For most Americans, a trip to London means drinking a few pints and maybe taking a picture of one of those guards with the hats. For Paul Krugman, it means critiquing the entire direction of Britain's economic policy.
Krugman, the Nobel Prize-winning economist and left-leaning New York Times columnist, appeared on the BBC program "Newsnight" this Wednesday, jousting with two British deficit hawks over the U.K.'s austerity agenda.

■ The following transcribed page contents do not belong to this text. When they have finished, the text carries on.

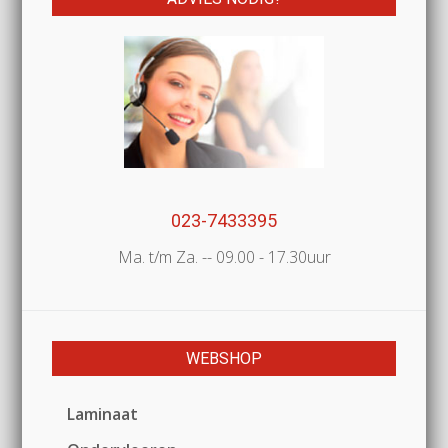
023-7433395
Ma. t/m Za. -- 09.00 - 17.30uur
WEBSHOP
Laminaat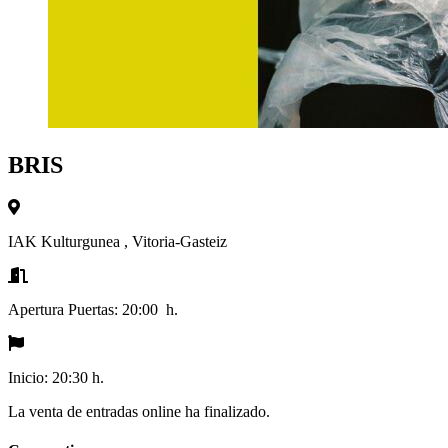
BRIS
IAK Kulturgunea
,
Vitoria-Gasteiz
Apertura Puertas:
20:00 h.
Inicio:
20:30 h.
La venta de entradas online ha finalizado.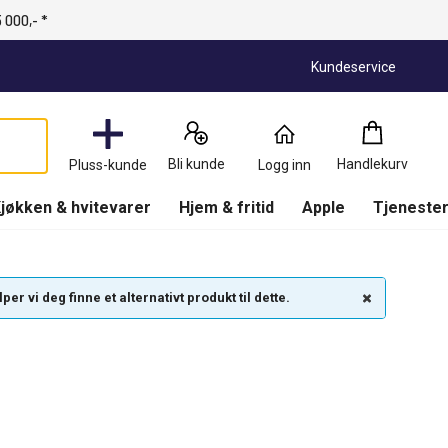
 000,- *
Kundeservice
Handlekurv
:
0
Produkter
Bli kunde
Handlekurv
Pluss-kunde
Logg inn
(
Handlekurv
)
jøkken & hvitevarer
Hjem & fritid
Apple
Tjenester
r vi deg finne et alternativt produkt til dette.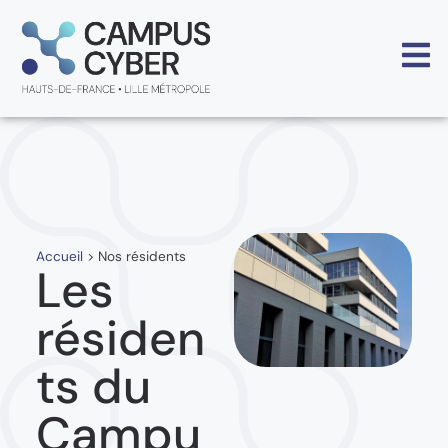
Accueil
>
Nos résidents
Les
résiden
ts du
Campu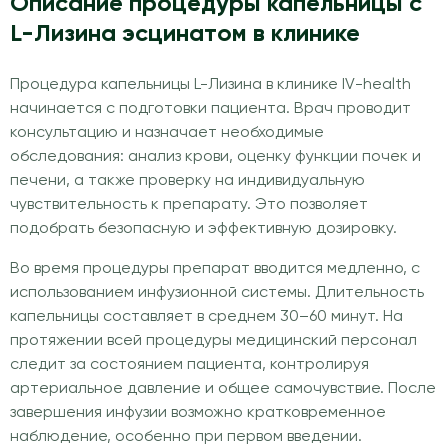
Описание процедуры капельницы с
L-Лизина эсцинатом в клинике
Процедура капельницы L-Лизина в клинике IV-health
начинается с подготовки пациента. Врач проводит
консультацию и назначает необходимые
обследования: анализ крови, оценку функции почек и
печени, а также проверку на индивидуальную
чувствительность к препарату. Это позволяет
подобрать безопасную и эффективную дозировку.
Во время процедуры препарат вводится медленно, с
использованием инфузионной системы. Длительность
капельницы составляет в среднем 30–60 минут. На
протяжении всей процедуры медицинский персонал
следит за состоянием пациента, контролируя
артериальное давление и общее самочувствие. После
завершения инфузии возможно кратковременное
наблюдение, особенно при первом введении.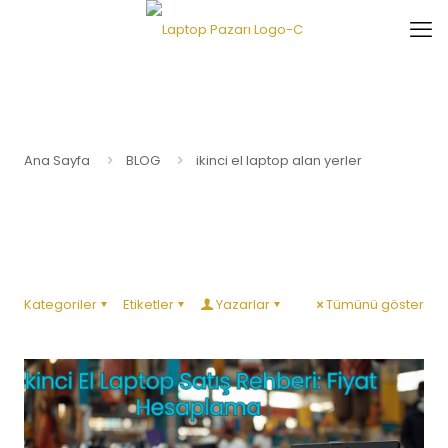
Ana Sayfa
BLOG
ikinci el laptop alan yerler
Kategoriler
Etiketler
Yazarlar
Tümünü göster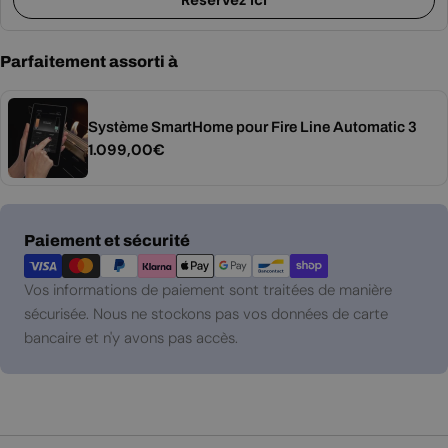
Parfaitement assorti à
Système SmartHome pour Fire Line Automatic 3
Prix
1.099,00€
régulier
Modes
Paiement et sécurité
de
paiement
Vos informations de paiement sont traitées de manière
sécurisée. Nous ne stockons pas vos données de carte
bancaire et n'y avons pas accès.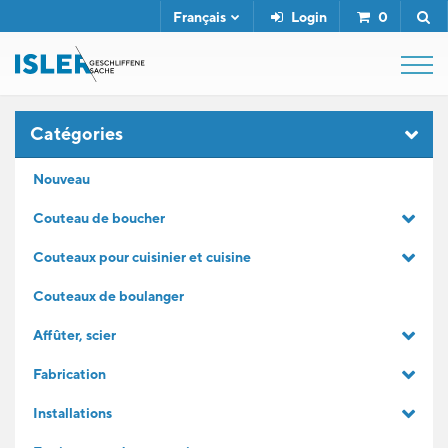
Français
Login
0
SHOP
Catégories
Nouveau
FUSIL DE BOUCHER
Couteau de boucher
Couteaux pour cuisinier et cuisine
SERVICE
Couteaux de boulanger
L'ENTREPRISE
Affûter, scier
Fabrication
CONTACT
Installations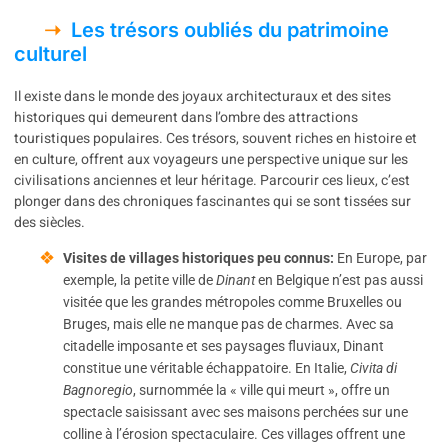
Les trésors oubliés du patrimoine
culturel
Il existe dans le monde des joyaux architecturaux et des sites
historiques qui demeurent dans l’ombre des attractions
touristiques populaires. Ces trésors, souvent riches en histoire et
en culture, offrent aux voyageurs une perspective unique sur les
civilisations anciennes et leur héritage. Parcourir ces lieux, c’est
plonger dans des chroniques fascinantes qui se sont tissées sur
des siècles.
Visites de villages historiques peu connus:
En Europe, par
exemple, la petite ville de
Dinant
en Belgique n’est pas aussi
visitée que les grandes métropoles comme Bruxelles ou
Bruges, mais elle ne manque pas de charmes. Avec sa
citadelle imposante et ses paysages fluviaux, Dinant
constitue une véritable échappatoire. En Italie,
Civita di
Bagnoregio
, surnommée la « ville qui meurt », offre un
spectacle saisissant avec ses maisons perchées sur une
colline à l’érosion spectaculaire. Ces villages offrent une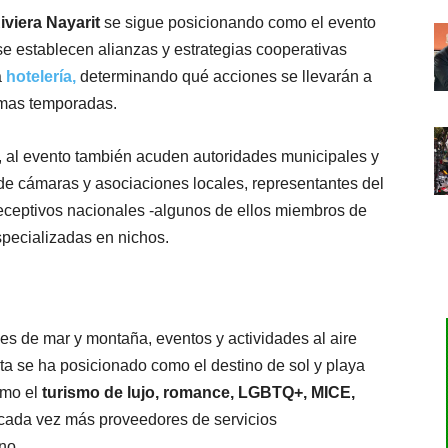
iviera Nayarit
se sigue posicionando como el evento
 se establecen alianzas y estrategias cooperativas
a
hotelería,
determinando qué acciones se llevarán a
imas temporadas.
 al evento también acuden autoridades municipales y
 de cámaras y asociaciones locales, representantes del
s receptivos nacionales -algunos de ellos miembros de
pecializadas en nichos.
es de mar y montaña, eventos y actividades al aire
rta se ha posicionado como el destino de sol y playa
omo el
turismo de lujo, romance, LGBTQ+, MICE,
 cada vez más proveedores de servicios
no.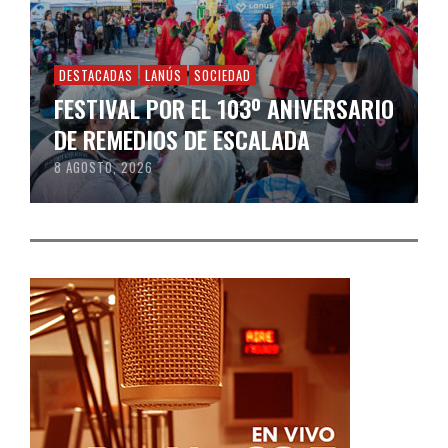
DESTACADAS
LANÚS
SOCIEDAD
FESTIVAL POR EL 103º ANIVERSARIO
DE REMEDIOS DE ESCALADA
8 AGOSTO, 2026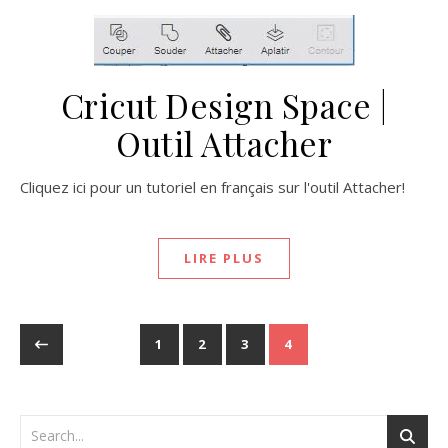
Cricut Design Space |
Outil Attacher
Cliquez ici pour un tutoriel en français sur l'outil Attacher!
LIRE PLUS
1
2
3
4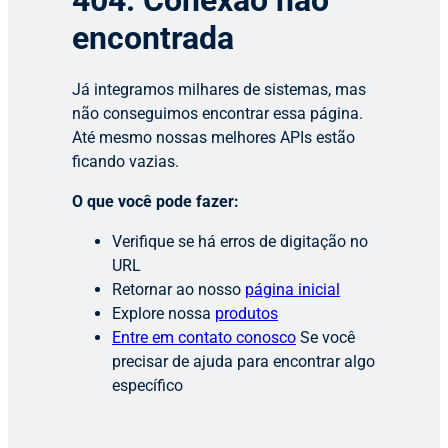
404: Conexão não
encontrada
Já integramos milhares de sistemas, mas
não conseguimos encontrar essa página.
Até mesmo nossas melhores APIs estão
ficando vazias.
O que você pode fazer:
Verifique se há erros de digitação no
URL
Retornar ao nosso
página inicial
Explore nossa
produtos
Entre em contato conosco
Se você
precisar de ajuda para encontrar algo
específico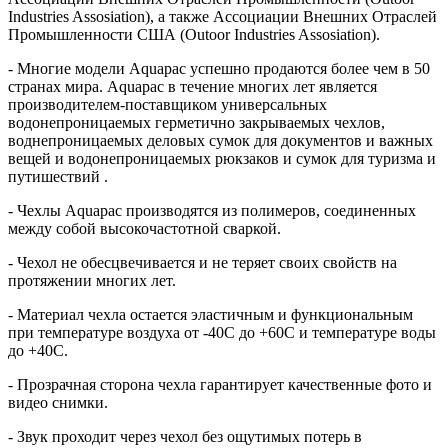
Industries Assosiation), а также Ассоциации Внешних Отраслей
Промышленности США (Outoor Industries Assosiation).
- Многие модели Aquapac успешно продаются более чем в 50
странах мира. Aquapac в течение многих лет является
производителем-поставщиком универсальных
водонепроницаемых герметично закрываемых чехлов,
воднепроницаемых деловых сумок для документов и важных
вещей и водонепроницаемых рюкзаков и сумок для туризма и
путишествий .
- Чехлы Aquapac производятся из полимеров, соединенных
между собой высокочастотной сваркой.
- Чехол не обесцвечивается и не теряет своих свойств на
протяжении многих лет.
- Материал чехла остается эластичным и функциональным
при температуре воздуха от -40C до +60C и температуре воды
до +40C.
- Прозрачная сторона чехла гарантирует качественные фото и
видео снимки.
- Звук проходит через чехол без ощутимых потерь в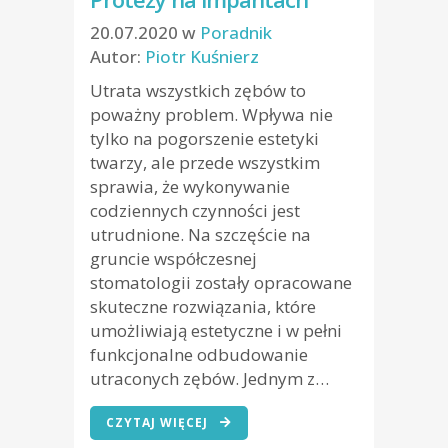
20.07.2020
w
Poradnik
Autor:
Piotr Kuśnierz
Utrata wszystkich zębów to
poważny problem. Wpływa nie
tylko na pogorszenie estetyki
twarzy, ale przede wszystkim
sprawia, że wykonywanie
codziennych czynności jest
utrudnione. Na szczęście na
gruncie współczesnej
stomatologii zostały opracowane
skuteczne rozwiązania, które
umożliwiają estetyczne i w pełni
funkcjonalne odbudowanie
utraconych zębów. Jednym z…
CZYTAJ WIĘCEJ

The Brits -- venture capitalist Jon Moulton and Conservative Member of Parliament Andrea Leadsom -- argued that the British government has to reduce spending if the country is to dig itself out of the economic slump it's been in. Krugman countered that such a strategy could cause Britain's economy to implode -- since, he said, the public and private sectors need to circulate money to each other in order for anyone to prosper.
"We are not a household. We are an economy," said Krugman. "Your spending is my income, and my spending is your income."
As Krugman pointed out during the "Newsnight" segment, and later in a NYT column, the austerity question is one that extends beyond Great Britain. Eurozone countries are in the midst of their own austerity struggle right now, one whose effects have been felt most strongly in Greece, where government spending cuts have resulted in riots and strikes and boosted the political fortunes of the far-left, anti-austerity Syriza party.
And in the United States, economists and politicians are engaged in an ongoing debate over the best way to jump-start the lagging economy -- and here, too, Krugman has repeatedly counseled against the kind of major government spending cuts that conservative policymakers have championed.
Krugman's argument is that such cuts would cause a major contraction in the American economy, a point that even Mitt Romney, the presumptive Republican nominee for president, appeared to echo in an interview with Time a few days ago.